Real Madrid have been frustrated all summer by the astute and often deliberately difficult transfer negotiation tactics of Spurs chairman Daniel Levy.
Levy already had a reputation across England as being the man who drives the hardest bargain in football - and if teams in Europe were in any doubt, his recent deals selling Luka Modric and Gareth Bale to Real Madrid will have confirmed his status on the continent.
Manchester United have obviously felt this wrath before. Levy made them push all the way to bring in Dimitar Berbatov and Michael Carrick - but if they thought that Athletic Bilbao would be comparative pushovers, they were wrong.

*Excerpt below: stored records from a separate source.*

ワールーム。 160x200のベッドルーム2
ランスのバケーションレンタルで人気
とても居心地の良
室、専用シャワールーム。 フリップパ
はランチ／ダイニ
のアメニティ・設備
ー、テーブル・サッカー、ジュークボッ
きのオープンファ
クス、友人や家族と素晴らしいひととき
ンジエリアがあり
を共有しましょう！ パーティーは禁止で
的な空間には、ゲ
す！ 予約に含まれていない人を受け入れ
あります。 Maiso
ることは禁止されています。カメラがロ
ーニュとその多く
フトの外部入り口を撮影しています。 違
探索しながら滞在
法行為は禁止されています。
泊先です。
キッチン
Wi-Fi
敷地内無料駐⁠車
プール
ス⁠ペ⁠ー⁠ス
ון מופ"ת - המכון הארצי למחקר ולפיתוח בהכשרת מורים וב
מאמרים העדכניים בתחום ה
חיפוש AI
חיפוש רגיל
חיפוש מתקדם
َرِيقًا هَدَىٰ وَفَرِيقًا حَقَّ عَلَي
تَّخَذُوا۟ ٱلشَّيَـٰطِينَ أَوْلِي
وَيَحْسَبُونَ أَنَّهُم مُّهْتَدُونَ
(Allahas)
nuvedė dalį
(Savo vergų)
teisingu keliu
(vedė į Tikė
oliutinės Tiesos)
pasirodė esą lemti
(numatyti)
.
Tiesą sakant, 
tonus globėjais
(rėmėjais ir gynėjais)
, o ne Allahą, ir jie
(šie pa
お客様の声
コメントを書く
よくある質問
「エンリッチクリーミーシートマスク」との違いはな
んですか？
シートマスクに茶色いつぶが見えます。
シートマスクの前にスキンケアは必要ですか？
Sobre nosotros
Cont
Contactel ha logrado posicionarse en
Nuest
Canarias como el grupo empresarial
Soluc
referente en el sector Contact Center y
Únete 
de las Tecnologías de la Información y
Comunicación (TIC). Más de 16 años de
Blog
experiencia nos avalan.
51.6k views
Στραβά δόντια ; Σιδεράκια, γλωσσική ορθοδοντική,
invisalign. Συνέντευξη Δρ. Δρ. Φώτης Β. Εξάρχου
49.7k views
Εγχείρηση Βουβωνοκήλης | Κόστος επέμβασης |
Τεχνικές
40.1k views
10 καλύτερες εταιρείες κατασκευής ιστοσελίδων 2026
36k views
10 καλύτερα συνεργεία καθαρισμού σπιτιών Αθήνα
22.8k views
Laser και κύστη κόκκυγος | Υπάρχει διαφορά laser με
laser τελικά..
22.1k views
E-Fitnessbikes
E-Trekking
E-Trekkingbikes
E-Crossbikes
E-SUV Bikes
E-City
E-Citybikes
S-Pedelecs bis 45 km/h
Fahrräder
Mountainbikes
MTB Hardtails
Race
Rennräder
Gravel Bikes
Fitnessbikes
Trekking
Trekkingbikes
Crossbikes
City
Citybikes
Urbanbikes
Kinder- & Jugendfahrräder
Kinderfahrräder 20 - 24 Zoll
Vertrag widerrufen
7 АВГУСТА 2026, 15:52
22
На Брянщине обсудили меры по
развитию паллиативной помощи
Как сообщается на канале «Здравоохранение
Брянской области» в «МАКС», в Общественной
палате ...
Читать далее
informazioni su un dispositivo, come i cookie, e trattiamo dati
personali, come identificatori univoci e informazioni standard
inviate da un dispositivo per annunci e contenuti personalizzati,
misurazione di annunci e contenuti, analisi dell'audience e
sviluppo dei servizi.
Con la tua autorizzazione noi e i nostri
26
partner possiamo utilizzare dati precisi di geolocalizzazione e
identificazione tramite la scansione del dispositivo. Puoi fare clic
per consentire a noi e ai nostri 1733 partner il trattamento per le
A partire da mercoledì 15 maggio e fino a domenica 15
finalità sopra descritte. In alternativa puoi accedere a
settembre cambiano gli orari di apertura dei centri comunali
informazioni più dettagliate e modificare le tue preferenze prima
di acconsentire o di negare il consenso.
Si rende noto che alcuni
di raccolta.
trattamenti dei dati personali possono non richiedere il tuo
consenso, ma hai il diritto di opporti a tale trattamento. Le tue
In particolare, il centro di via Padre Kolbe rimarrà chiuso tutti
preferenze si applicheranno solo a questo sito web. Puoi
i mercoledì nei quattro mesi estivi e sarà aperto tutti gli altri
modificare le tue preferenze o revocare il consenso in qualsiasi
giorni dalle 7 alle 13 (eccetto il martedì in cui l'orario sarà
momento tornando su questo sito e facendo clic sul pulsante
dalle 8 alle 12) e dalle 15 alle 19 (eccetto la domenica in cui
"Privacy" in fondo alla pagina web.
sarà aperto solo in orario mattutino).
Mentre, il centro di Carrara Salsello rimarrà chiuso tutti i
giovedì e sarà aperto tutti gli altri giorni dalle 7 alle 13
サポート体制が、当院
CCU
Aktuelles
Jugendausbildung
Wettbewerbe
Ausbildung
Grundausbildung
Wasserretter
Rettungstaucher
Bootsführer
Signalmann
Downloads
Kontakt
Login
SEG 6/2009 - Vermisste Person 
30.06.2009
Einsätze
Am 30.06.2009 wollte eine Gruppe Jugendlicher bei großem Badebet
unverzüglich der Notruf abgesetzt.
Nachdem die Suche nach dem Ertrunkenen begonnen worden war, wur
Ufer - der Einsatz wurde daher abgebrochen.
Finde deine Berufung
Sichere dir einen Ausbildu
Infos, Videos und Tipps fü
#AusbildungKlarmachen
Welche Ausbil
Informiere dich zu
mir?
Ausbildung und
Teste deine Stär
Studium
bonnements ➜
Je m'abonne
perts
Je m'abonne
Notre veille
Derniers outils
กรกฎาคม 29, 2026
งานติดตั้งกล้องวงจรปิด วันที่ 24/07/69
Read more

Manchester United made an approach for Bilbao’s creative midfielder Ander Herrera in the week, and are expected to make another bid for the player on Deadline Day.
But if you thought Daniel Levy drove a hard bargain, you have not heard of Bilbao president Josu Urrutia.
The difference between the pair is that Urrutia is not necessarily interested in just making money.
Urrutia is a one-club man, born and raised in the Athletic Bilbao mould; he is a man of principle - Bilbao principles - and he played for the club for 17 years.
The club is built around doctrines of ‘us versus them’ and last summer they proved just that in the transfer market.
They pushed Bayern Munich to the brink to sign Javi Martinez in 2012. Bayern had to pay his buyout clause of €40 million to snap him up, despite trying numerous lower offers.
The club also happily turned down lucrative offers for Fernando Llorente and Fernando Amorebieta last summer, preferring instead to let them leave for nothing this summer.
At Bilbao, contracts and a persons’ word are sacred, and most of the first team stars at the San Mames have buy-out clauses in their deals.
Herrera is believed to be no different, and until that clause is met (£30.75m) and Herrera personally tells Urrutia he wants to leave - he will be going nowhere.
And going on history, you can take that as verbatim.
Because Urrutia, who has been Bilbao president since 2011, is the only man who can claim to be a tougher negotiator than Daniel Levy in European football.